Transcribed page contents
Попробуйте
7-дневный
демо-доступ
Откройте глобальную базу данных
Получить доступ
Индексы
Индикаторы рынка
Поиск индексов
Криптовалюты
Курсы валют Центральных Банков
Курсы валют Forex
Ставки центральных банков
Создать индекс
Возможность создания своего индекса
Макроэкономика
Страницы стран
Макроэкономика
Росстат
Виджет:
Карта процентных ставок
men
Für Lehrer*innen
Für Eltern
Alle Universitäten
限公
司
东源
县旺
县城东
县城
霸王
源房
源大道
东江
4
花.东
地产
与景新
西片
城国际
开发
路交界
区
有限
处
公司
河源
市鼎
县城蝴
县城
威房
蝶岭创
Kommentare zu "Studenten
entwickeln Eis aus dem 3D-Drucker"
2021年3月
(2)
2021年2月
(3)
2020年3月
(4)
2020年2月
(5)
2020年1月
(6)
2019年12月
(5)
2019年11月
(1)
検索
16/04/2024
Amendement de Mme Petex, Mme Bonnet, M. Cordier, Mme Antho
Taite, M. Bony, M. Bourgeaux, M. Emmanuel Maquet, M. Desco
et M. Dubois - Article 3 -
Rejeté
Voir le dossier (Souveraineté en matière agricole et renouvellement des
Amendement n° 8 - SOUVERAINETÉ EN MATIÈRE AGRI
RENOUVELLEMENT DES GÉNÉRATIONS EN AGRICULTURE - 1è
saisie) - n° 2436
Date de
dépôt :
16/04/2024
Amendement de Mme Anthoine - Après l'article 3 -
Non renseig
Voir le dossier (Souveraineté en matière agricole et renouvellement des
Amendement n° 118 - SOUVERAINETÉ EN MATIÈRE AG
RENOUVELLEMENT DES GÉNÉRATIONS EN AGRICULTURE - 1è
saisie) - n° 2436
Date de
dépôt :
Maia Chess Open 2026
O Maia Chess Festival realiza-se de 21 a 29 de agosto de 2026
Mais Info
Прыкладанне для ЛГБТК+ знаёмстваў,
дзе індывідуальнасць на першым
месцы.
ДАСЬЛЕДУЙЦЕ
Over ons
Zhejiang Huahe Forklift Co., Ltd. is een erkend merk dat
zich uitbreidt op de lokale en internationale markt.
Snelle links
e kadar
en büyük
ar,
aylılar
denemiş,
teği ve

> **Description of the task**:
Reply with nothing but the number of lines in the entries that include "Chess".

> **Response below**:
2